Slide 11 — Worked example: a course module turned into a narrated explainer
Let's trace a real case: one of this school's course modules becoming a narrated explainer — and yes, the module you are watching is the same kind of artifact. The source already existed: thirteen slides, each with a sixty-to-one-twenty word script, written for the course. The pipeline mapped each beat to a template, generated the narration per segment, measured the durations, and set each shot's length from its narration plus breathing room.
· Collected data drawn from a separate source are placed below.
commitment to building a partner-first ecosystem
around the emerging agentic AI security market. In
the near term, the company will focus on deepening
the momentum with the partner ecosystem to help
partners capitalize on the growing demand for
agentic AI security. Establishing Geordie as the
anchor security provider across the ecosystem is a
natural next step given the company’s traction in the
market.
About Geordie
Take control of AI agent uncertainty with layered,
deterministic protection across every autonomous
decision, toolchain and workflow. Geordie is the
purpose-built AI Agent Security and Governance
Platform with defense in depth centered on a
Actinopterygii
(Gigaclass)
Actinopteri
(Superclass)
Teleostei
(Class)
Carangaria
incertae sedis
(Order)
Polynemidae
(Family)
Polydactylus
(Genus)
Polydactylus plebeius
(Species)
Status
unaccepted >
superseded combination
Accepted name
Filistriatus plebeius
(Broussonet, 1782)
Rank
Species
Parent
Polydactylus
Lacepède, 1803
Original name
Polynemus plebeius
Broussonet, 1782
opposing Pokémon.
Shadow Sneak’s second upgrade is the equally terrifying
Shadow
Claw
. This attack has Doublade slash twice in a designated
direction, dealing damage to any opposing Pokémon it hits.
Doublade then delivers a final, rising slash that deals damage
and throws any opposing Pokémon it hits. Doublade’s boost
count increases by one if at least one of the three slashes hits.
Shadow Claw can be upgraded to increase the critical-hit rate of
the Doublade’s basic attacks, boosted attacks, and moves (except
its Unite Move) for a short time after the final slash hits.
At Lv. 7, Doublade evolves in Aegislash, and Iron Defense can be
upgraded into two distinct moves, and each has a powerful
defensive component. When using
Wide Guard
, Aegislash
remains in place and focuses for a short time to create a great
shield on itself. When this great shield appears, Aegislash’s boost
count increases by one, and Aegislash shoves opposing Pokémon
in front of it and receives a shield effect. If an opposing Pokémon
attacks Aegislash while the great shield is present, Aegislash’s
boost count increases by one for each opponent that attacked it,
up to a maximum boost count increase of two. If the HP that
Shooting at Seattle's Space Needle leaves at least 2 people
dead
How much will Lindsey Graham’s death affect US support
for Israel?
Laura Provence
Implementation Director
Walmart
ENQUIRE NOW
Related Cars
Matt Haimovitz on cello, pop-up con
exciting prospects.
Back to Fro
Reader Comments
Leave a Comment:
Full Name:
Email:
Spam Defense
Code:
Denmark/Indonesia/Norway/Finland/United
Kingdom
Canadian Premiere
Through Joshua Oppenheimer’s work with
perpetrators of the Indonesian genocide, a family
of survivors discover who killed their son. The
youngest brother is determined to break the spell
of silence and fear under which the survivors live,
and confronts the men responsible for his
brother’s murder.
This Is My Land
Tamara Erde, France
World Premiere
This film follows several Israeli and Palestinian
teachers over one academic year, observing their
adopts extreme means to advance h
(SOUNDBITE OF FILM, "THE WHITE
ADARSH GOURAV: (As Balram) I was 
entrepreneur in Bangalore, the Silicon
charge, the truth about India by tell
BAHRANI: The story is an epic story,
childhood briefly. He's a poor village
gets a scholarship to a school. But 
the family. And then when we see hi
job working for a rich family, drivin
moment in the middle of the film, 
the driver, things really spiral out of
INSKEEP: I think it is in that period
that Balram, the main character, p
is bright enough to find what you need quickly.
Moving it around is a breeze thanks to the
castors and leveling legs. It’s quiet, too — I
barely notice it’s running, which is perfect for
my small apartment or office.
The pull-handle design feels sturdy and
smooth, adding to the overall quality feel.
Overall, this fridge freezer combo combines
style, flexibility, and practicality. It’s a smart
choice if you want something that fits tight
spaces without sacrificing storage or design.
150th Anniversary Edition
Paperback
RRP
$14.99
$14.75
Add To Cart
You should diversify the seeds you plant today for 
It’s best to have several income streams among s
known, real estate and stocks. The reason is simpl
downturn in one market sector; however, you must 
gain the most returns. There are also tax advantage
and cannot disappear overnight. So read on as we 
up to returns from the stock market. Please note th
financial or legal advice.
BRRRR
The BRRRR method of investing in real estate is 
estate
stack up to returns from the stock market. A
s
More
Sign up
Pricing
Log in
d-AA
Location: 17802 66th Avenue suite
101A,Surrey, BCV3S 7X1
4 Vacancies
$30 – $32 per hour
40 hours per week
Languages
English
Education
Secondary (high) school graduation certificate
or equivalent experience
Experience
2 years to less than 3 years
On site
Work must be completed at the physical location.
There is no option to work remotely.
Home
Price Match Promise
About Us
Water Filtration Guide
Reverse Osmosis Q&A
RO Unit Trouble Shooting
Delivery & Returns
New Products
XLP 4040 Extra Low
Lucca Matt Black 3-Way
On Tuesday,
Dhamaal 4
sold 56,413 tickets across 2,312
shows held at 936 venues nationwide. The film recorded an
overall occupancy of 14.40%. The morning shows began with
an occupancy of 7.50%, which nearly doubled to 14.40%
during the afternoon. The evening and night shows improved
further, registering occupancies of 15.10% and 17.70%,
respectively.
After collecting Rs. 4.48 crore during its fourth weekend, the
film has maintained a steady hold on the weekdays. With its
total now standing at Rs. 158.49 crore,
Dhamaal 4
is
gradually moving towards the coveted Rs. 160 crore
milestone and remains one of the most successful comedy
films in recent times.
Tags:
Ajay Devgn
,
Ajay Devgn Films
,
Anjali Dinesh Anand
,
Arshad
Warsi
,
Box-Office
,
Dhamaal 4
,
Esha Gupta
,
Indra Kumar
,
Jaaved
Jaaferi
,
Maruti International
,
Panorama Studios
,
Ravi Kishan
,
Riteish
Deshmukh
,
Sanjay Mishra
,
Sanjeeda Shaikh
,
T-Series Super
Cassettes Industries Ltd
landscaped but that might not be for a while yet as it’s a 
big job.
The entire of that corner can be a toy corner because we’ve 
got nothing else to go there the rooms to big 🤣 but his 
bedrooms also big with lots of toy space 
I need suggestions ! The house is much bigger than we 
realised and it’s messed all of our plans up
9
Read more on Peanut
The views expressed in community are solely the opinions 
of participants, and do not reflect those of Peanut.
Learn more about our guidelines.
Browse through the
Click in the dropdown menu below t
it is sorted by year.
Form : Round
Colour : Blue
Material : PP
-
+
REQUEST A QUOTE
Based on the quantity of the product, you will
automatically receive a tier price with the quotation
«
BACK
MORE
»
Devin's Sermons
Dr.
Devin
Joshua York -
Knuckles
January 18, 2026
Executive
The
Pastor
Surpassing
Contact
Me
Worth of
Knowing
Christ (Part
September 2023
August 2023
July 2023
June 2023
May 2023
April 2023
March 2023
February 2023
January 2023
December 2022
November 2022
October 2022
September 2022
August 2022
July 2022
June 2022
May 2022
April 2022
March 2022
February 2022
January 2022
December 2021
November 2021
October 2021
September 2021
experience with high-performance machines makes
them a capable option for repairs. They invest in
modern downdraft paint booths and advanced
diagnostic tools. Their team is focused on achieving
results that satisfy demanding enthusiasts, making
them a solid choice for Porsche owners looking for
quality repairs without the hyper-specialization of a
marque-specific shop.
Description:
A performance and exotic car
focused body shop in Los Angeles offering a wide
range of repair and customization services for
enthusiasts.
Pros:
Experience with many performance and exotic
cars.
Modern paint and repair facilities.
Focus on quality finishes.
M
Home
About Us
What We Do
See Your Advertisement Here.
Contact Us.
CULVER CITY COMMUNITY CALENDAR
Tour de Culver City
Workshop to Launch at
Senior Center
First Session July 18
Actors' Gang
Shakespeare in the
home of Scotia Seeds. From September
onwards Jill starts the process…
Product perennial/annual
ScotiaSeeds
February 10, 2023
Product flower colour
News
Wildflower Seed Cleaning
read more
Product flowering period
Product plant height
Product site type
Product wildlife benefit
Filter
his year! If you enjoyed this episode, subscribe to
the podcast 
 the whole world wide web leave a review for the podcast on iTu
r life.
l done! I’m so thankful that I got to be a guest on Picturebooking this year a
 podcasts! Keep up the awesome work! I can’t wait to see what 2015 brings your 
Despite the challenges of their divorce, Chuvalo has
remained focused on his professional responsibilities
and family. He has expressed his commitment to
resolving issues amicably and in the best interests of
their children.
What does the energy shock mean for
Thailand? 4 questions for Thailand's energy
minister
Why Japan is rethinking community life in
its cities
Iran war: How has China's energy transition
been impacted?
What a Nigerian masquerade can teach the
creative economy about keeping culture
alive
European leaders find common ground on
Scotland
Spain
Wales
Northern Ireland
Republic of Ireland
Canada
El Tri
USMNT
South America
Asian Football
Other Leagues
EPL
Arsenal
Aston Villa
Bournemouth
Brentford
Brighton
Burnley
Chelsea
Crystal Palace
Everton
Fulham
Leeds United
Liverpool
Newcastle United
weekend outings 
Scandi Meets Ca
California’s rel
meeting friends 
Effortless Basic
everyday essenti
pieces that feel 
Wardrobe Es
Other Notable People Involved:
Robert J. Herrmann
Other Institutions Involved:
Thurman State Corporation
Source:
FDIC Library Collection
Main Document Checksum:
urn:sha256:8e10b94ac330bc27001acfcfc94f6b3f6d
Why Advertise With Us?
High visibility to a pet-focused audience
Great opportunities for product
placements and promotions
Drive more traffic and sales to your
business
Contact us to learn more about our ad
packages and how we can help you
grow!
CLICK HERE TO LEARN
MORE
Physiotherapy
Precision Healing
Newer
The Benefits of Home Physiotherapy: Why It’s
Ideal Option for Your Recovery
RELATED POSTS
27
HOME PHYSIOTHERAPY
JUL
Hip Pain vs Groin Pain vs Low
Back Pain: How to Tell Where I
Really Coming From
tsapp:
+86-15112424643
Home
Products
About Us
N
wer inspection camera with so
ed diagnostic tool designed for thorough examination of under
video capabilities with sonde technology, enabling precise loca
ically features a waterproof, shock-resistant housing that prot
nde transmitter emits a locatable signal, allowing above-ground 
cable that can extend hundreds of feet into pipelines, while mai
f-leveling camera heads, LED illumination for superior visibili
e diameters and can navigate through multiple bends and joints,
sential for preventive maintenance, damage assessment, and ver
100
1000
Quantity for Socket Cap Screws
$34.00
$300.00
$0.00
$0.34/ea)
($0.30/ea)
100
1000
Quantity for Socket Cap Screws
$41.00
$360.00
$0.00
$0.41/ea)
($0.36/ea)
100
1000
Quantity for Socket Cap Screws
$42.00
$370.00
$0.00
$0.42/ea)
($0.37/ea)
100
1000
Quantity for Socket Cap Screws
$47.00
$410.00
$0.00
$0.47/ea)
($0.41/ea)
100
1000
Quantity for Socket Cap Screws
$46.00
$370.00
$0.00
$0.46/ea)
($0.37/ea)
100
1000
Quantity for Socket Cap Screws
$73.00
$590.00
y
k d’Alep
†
Visuals were filled from the script's anchors and brand tokens, stitched together, music ducked under the voice. An automated validator confirmed every slide was covered and nothing was left as placeholder text. The human time went to a shot-plan review, two pronunciation fixes, and one real-time watch — which caught a pacing problem, fixed in the script, not in the video.
Slide 12 — Exercise: convert one document into a script outline
Your turn. Pick one existing document — a release note, a help article, a spec, or a course page — and convert it into a script outline on paper. Break it into scenes and beats, one idea per beat, sixty to a hundred and twenty words of narration each, and name each beat's type. Then write the on-screen anchors: the exact words and numbers the viewer must see. Pick the three beats where generated narration would most likely drift off-register and write those three word-for-word yourself. Finally, note what you would disclose about the voice, and where the captions and transcript would live. Keep the outline — it becomes the first run of the pipeline you will define in Module 5.
Slide 13 — Summary, and the bridge to motion in product
Let's close. The script is the design: it is the artifact a human writes and edits with care, and the slides, narration, captions, and timing are all derived from it. One source feeds the article, the deck, and the video — maintain the source, never the outputs. Narration drives duration, so the visuals fit the words. Synthetic voice-over is what makes the pipeline repeatable, and the honest default is to disclose it wherever a viewer would otherwise assume a human. And two human passes hold the line: the script edit before any audio exists, and the real-time watch before anything ships. Module 4 changes the subject from video to the product itself — motion inside the interface, and the rules of duration, easing, and restraint that keep an agent from animating everything that moves. See you there.